Study Session 2  Nutrients and their Sources


In the previous session you learned about nutrition, nutrients, food and food choices. In this session, you will learn about each nutrient in more detail. You will learn about the major categories of nutrients, the main sources of these, their function, and how our body uses each of these nutrients for healthy growth and development.

There are seven main classes of nutrients that the body needs. These are carbohydrates, proteins, fats, vitamins, minerals, fibre and water. It is important that everyone consumes these seven nutrients on a daily basis to help them build their bodies and maintain their health. Deficiencies, excesses and imbalances in diet can produce negative impacts on health, which may lead to diseases.

This study session will help you to explain to families and individuals in your community the importance of consuming a healthy and balanced diet, and how to do this with the resources available to them.

Learning Outcomes for Study Session 2

When you have studied this session, you should be able to:

2.1  Define and use correctly all of the key words printed in bold. (SAQ 2.1)

2.2  Classify foods into groups according to their nutrients and differentiate between macronutrients and micronutrients. (SAQ 2.1)

2.3  List the sources and functions of the nutrients. (SAQs 2.1 and 2.3)

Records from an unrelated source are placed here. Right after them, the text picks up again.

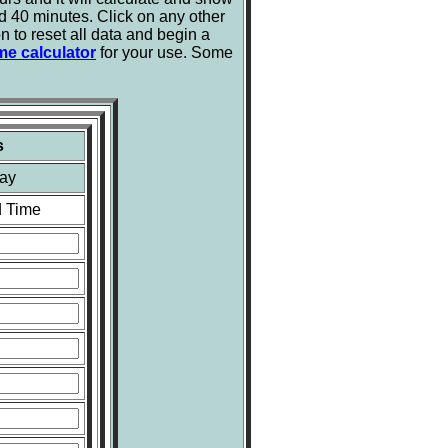
d 40 minutes. Click on any other
n to reset all data and begin a
me calculator
for your use. Some
s
ay
 Time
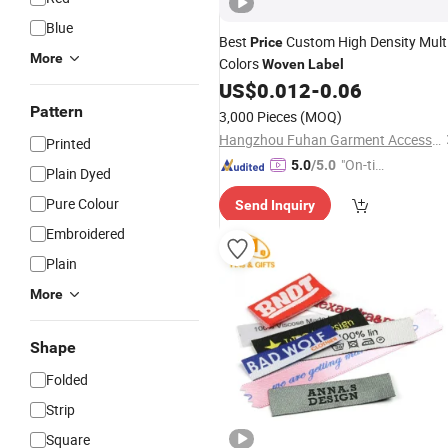
Blue
Best
Custom High Density Mult
Price
More
Colors
Woven
Label
US$
0.012
-
0.06
Pattern
3,000 Pieces
(MOQ)
Hangzhou Fuhan Garment Accessories Co., Ltd.
Printed
"On-tim
5.0
/5.0
Plain Dyed
e Delive
Pure Colour
Send Inquiry
ry"
Embroidered
Plain
More
Shape
Folded
Strip
Square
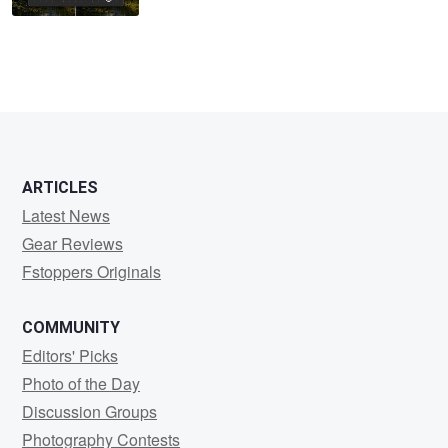
ARTICLES
Latest News
Gear Reviews
Fstoppers Originals
COMMUNITY
Editors' Picks
Photo of the Day
Discussion Groups
Photography Contests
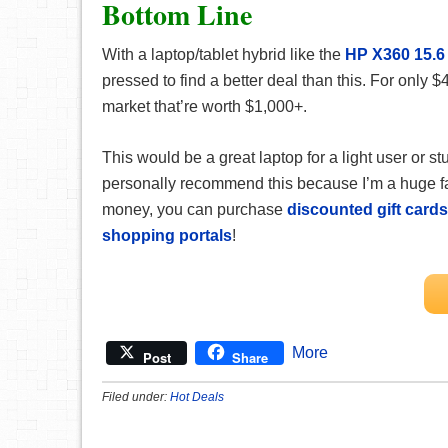
Bottom Line
With a laptop/tablet hybrid like the
HP X360 15.
pressed to find a better deal than this. For only $
market that’re worth $1,000+.
This would be a great laptop for a light user or 
personally recommend this because I’m a huge fan
money, you can purchase
discounted gift cards
shopping portals
!
More
Post
Share
Filed under:
Hot Deals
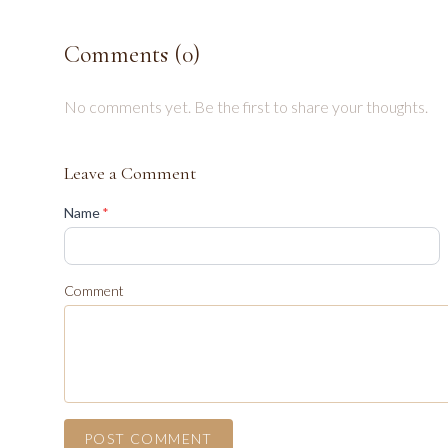
Comments (
0
)
No comments yet. Be the first to share your thoughts.
Leave a Comment
(required)
Name
*
Comment
POST COMMENT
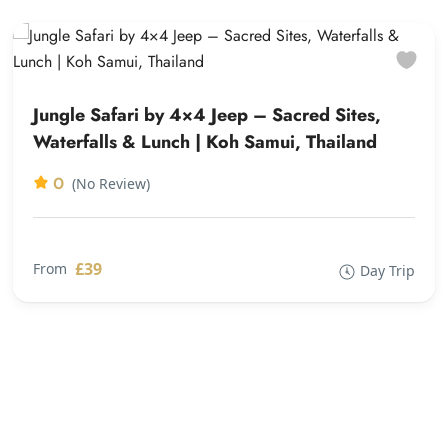
Jungle Safari by 4×4 Jeep – Sacred Sites,
Waterfalls & Lunch | Koh Samui, Thailand
0
(No Review)
£39
From
Day Trip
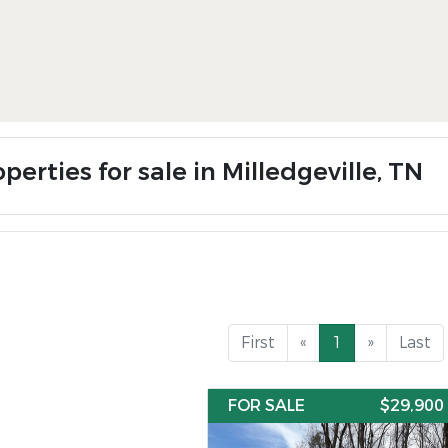
perties for sale in Milledgeville, TN
First
«
1
»
Last
FOR SALE
$29,900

2.4  Describe vitamins and their classification. (SAQ 2.2)

2.5  Explain the functions of the common minerals that people require in their diet. (SAQ 2.2)

2.6  Describe a balanced diet for people in your community. (SAQ 2.3)

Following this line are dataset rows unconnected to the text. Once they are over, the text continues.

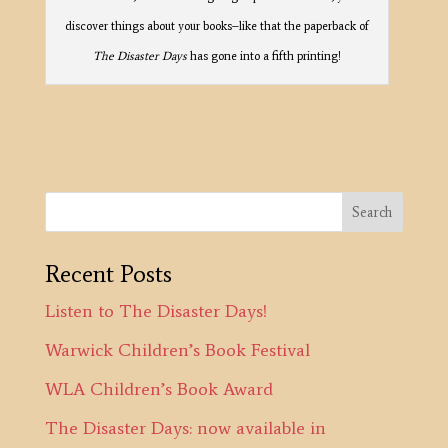
discover things about your books–like that the paperback of
The Disaster Days
has gone into a fifth printing!
Recent Posts
Listen to The Disaster Days!
Warwick Children’s Book Festival
WLA Children’s Book Award
The Disaster Days: now available in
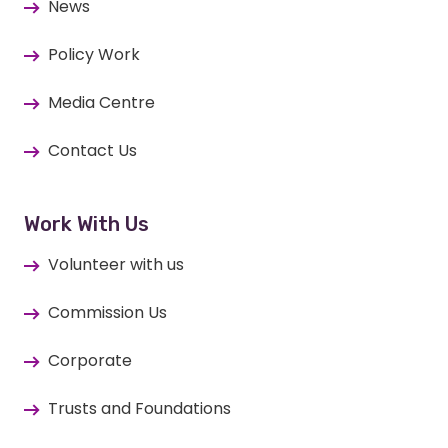
News
Policy Work
Media Centre
Contact Us
Work With Us
Volunteer with us
Commission Us
Corporate
Trusts and Foundations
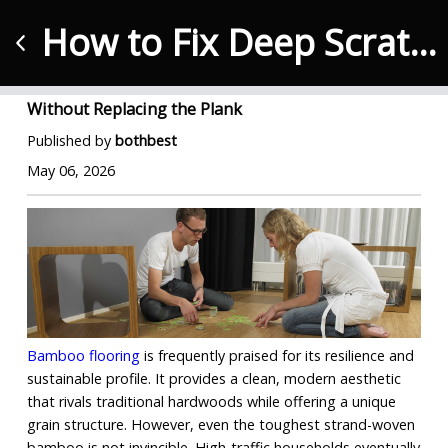
How to Fix Deep Scratches in Bamboo Flooring Without Replacing the Plank
How to Fix Deep Scratches in Bamboo Flooring
Without Replacing the Plank
Published by
bothbest
May 06, 2026
Bamboo flooring
 is frequently praised for its resilience and 
sustainable profile. It provides a clean, modern aesthetic 
that rivals traditional hardwoods while offering a unique 
grain structure. However, even the toughest strand-woven 
bamboo is not invincible. High-traffic households eventually 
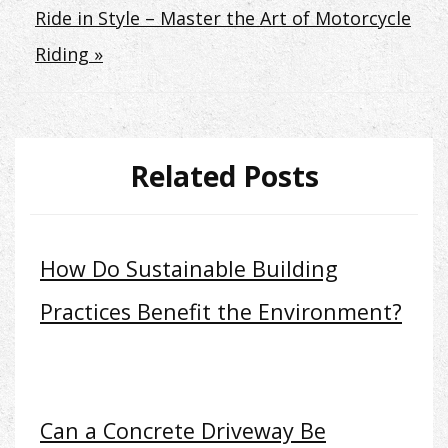
Ride in Style – Master the Art of Motorcycle
Riding »
Related Posts
How Do Sustainable Building
Practices Benefit the Environment?
Can a Concrete Driveway Be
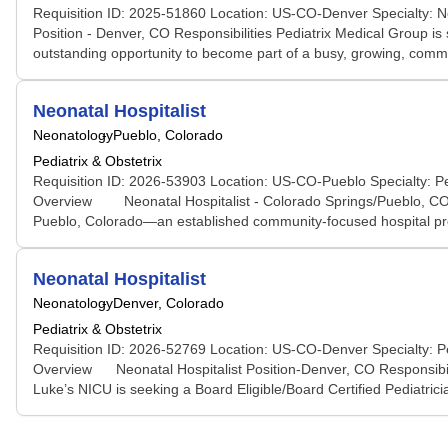
Requisition ID: 2025-51860 Location: US-CO-Denver Specialty: Ne
Position - Denver, CO Responsibilities Pediatrix Medical Group is
outstanding opportunity to become part of a busy, growing, commu
Neonatal Hospitalist
Neonatology
Pueblo, Colorado
Pediatrix & Obstetrix
Requisition ID: 2026-53903 Location: US-CO-Pueblo Specialty: Ped
Overview Neonatal Hospitalist - Colorado Springs/Pueblo, CO Res
Pueblo, Colorado—an established community-focused hospital provi
Neonatal Hospitalist
Neonatology
Denver, Colorado
Pediatrix & Obstetrix
Requisition ID: 2026-52769 Location: US-CO-Denver Specialty: Ped
Overview Neonatal Hospitalist Position-Denver, CO Responsibili
Luke’s NICU is seeking a Board Eligible/Board Certified Pediatricia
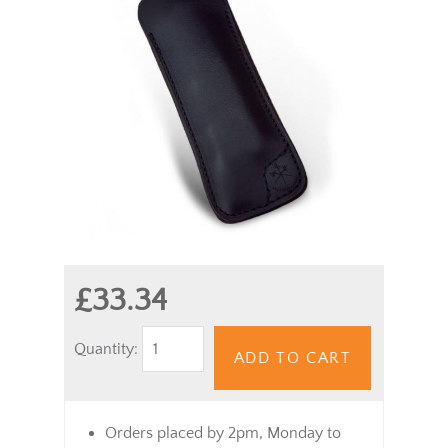
£33.34
Quantity:
ADD TO CART
Orders placed by 2pm, Monday to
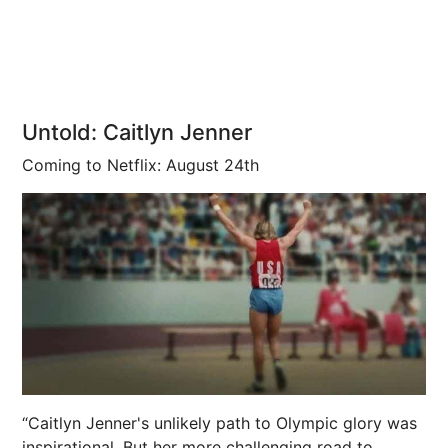
Untold: Caitlyn Jenner
Coming to Netflix: August 24th
“Caitlyn Jenner's unlikely path to Olympic glory was
inspirational. But her more challenging road to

2.1  Classification of essential nutrients

Based on the amount of the nutrients that each person needs to consume on a daily basis, these nutrients are categorised into two groups. These are macronutrients, which should be consumed in fairly large amounts, and micronutrients, which are only required in small amounts.

2.1.1  Macronutrients

‘Macro’ means large; as their name suggests these are nutrients which people need to eat regularly and in a fairly large amount. They include carbohydrates, fats, proteins, fibre and water. These substances are needed for the supply of energy and growth, for metabolism and other body functions.

Metabolism means the process involved in the generation of energy and all the ‘building blocks’ required to maintain the body and its functions.

Macronutrients provide a lot of calories but the amount of calories provided varies, depending on the food source. For example, each gram of carbohydrate or protein provides four calories, while fat provides nine calories for each gram.

2.1.2  Micronutrients

As their name indicates (‘micro’ means small) micronutrients are substances which people need in their diet in only small amounts. These include minerals and vitamins.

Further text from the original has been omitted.